**What to produce:**
Write out, word for word, each line from the start of the entries through the one holding "клапан препятствует возвращению в"; omit the pictures.

===== Material for this task

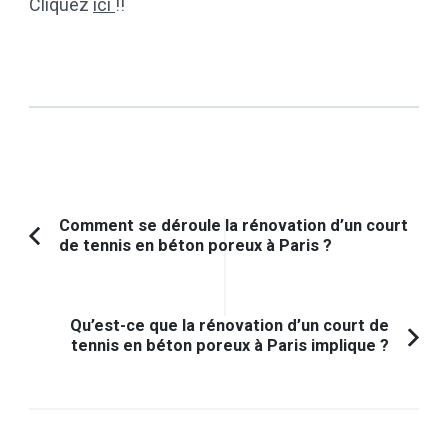
Cliquez
ici
!!
Navigation
Comment se déroule la rénovation d’un court
de tennis en béton poreux à Paris ?
Article
d'article
précédent :
Qu’est-ce que la rénovation d’un court de
tennis en béton poreux à Paris implique ?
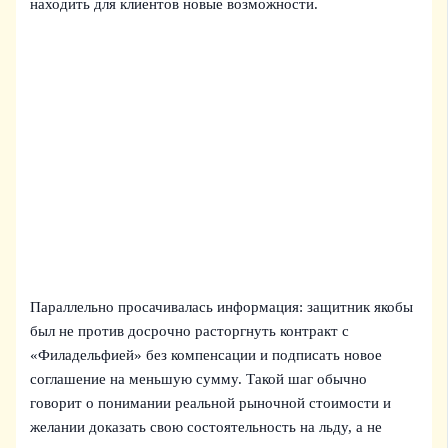
находить для клиентов новые возможности.
Параллельно просачивалась информация: защитник якобы
был не против досрочно расторгнуть контракт с
«Филадельфией» без компенсации и подписать новое
соглашение на меньшую сумму. Такой шаг обычно
говорит о понимании реальной рыночной стоимости и
желании доказать свою состоятельность на льду, а не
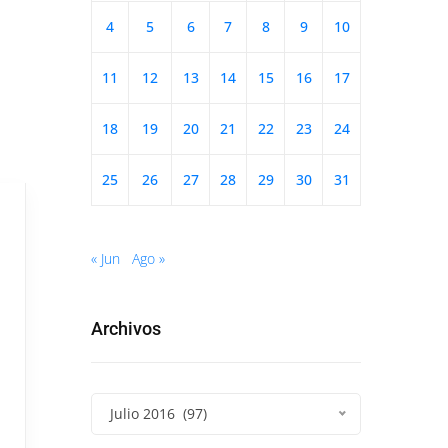
4
5
6
7
8
9
10
11
12
13
14
15
16
17
18
19
20
21
22
23
24
25
26
27
28
29
30
31
« Jun
Ago »
Archivos
Julio 2016 (97)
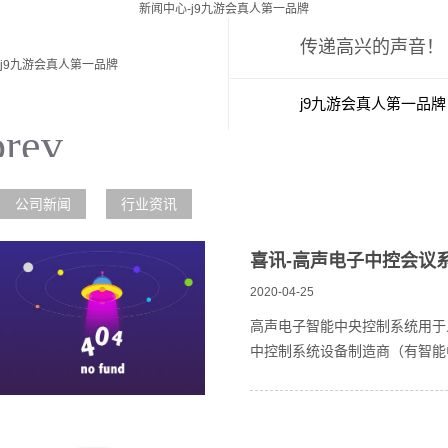
新闻中心-j9九游会真人第一品牌
传递高兴的声音！
j9九游会真人第一品牌
j9九游会真人第一品牌
新闻中心
j
公司新闻
行业资讯
喜讯-高声电子中控会议
2020-04-25
高声电子智能中央控制系统用于
中控制系统设备制造商（有智能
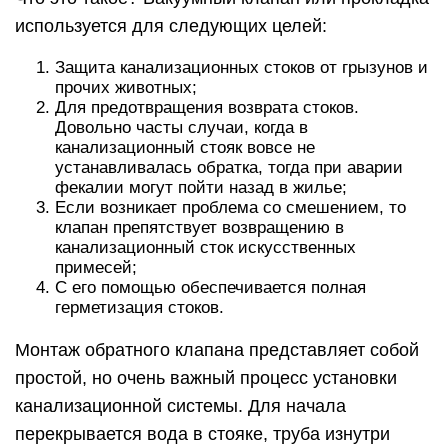
используется для следующих целей:
Защита канализационных стоков от грызунов и
прочих животных;
Для предотвращения возврата стоков.
Довольно часты случаи, когда в
канализационный стояк вовсе не
устанавливалась обратка, тогда при аварии
фекалии могут пойти назад в жилье;
Если возникает проблема со смешением, то
клапан препятствует возвращению в
канализационный сток искусственных
примесей;
С его помощью обеспечивается полная
герметизация стоков.
Монтаж обратного клапана представляет собой
простой, но очень важный процесс установки
канализационной системы. Для начала
перекрывается вода в стояке, труба изнутри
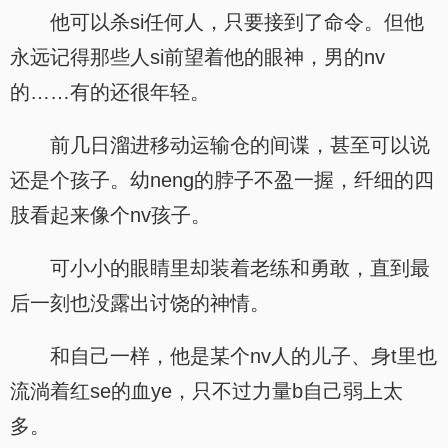
他可以杀si任何人，只要接到了命令。但他
永远记得那些人si前望着他的眼神，男的nv
的……有的还很年轻。
前几日溜进移动运输仓的间谍，甚至可以说
还是个孩子。幼neng的脖子不盈一握，纤细的四
肢看起来像个nv孩子。
可小小的眼睛里却装着老练和勇敢，直到最
后一刻也没露出讨饶的神情。
和自己一样，他是某个nv人的儿子、身t里也
流淌着红se的血ye，只不过力量b自己弱上太
多。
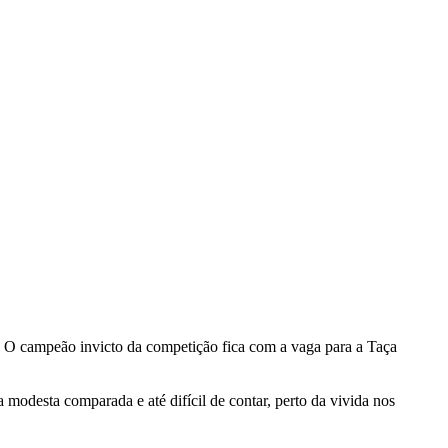
as. O campeão invicto da competição fica com a vaga para a Taça
modesta comparada e até difícil de contar, perto da vivida nos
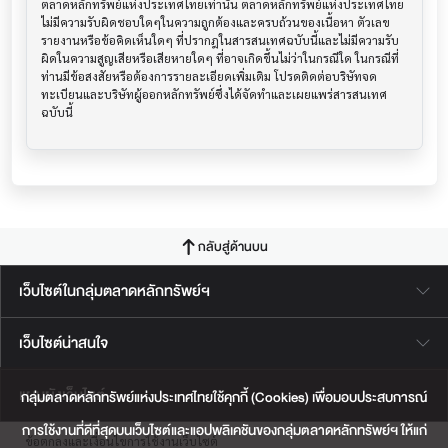
ตลาดหลักทรัพย์แห่งประเทศไทยเท่านั้น ตลาดหลักทรัพย์แห่งประเทศไทย
ไม่มีความรับผิดชอบใดๆในความถูกต้องและครบถ้วนของเนื้อหา ตัวเลข 
รายงานหรือข้อคิดเห็นใดๆ ที่ปรากฎในสารสนเทศฉบับนี้และไม่มีความรับ
ผิดในความสูญเสียหรือเสียหายใดๆ ที่อาจเกิดขึ้นไม่ว่าในกรณีใด ในกรณีที่
ท่านมีข้อสงสัยหรือต้องการรายละเอียดเพิ่มเติม โปรดติดต่อบริษัทจด
ทะเบียนและบริษัทผู้ออกหลักทรัพย์ซึ่งได้จัดทำและเผยแพร่สารสนเทศ
ฉบับนี้
กลับสู่ด้านบน
เว็บไซต์ในกลุ่มตลาดหลักทรัพย์ฯ
เว็บไซต์น่าสนใจ
แผนผังเว็บไซต์
กลุ่มตลาดหลักทรัพย์แห่งประเทศไทยใช้คุกกี้ (Cookies) เพื่อมอบประสบการณ์
การใช้งานที่ดีที่สุดบนเว็บไซต์และแอปพลิเคชันของกลุ่มตลาดหลักทรัพย์ฯ ให้แก่
ข้อตกลงและเงื่อนไขการใช้งานเว็บไซต์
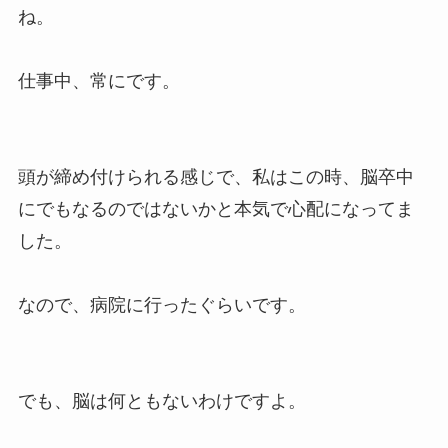
ね。
仕事中、常にです。
頭が締め付けられる感じで、私はこの時、脳卒中
にでもなるのではないかと本気で心配になってま
した。
なので、病院に行ったぐらいです。
でも、脳は何ともないわけですよ。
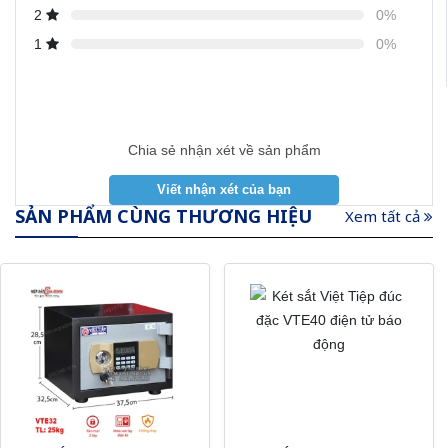
2
0%
1
0%
Chia sẻ nhận xét về sản phẩm
SẢN PHẨM CÙNG THƯƠNG HIỆU
Xem tất cả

==========

**Response box:**
Cliquez
ici
!!
Navigation
Comment se déroule la rénovation d’un court
de tennis en béton poreux à Paris ?
Article
d'article
précédent :
Qu’est-ce que la rénovation d’un court de
tennis en béton poreux à Paris implique ?
находить для клиентов новые возможности.
Параллельно просачивалась информация: защитник якобы
был не против досрочно расторгнуть контракт с
«Филадельфией» без компенсации и подписать новое
соглашение на меньшую сумму. Такой шаг обычно
говорит о понимании реальной рыночной стоимости и
желании доказать свою состоятельность на льду, а не
4
5
6
7
8
9
10
11
12
13
14
15
16
17
18
19
20
21
22
23
24
25
26
27
28
29
30
31
« Jun
Ago »
Archivos
Julio 2016 (97)
新闻中心-j9九游会真人第一品牌
传递高兴的声音！
j9九游会真人第一品牌
j9九游会真人第一品牌
新闻中心
j
公司新闻
行业资讯
喜讯-高声电子中控会议
2020-04-25
高声电子智能中央控制系统用于
中控制系统设备制造商（有智能
используется для следующих целей:
Защита канализационных стоков от грызунов и
прочих животных;
Для предотвращения возврата стоков.
Довольно часты случаи, когда в
канализационный стояк вовсе не
устанавливалась обратка, тогда при аварии
фекалии могут пойти назад в жилье;
Если возникает проблема со смешением, то
клапан препятствует возвращению в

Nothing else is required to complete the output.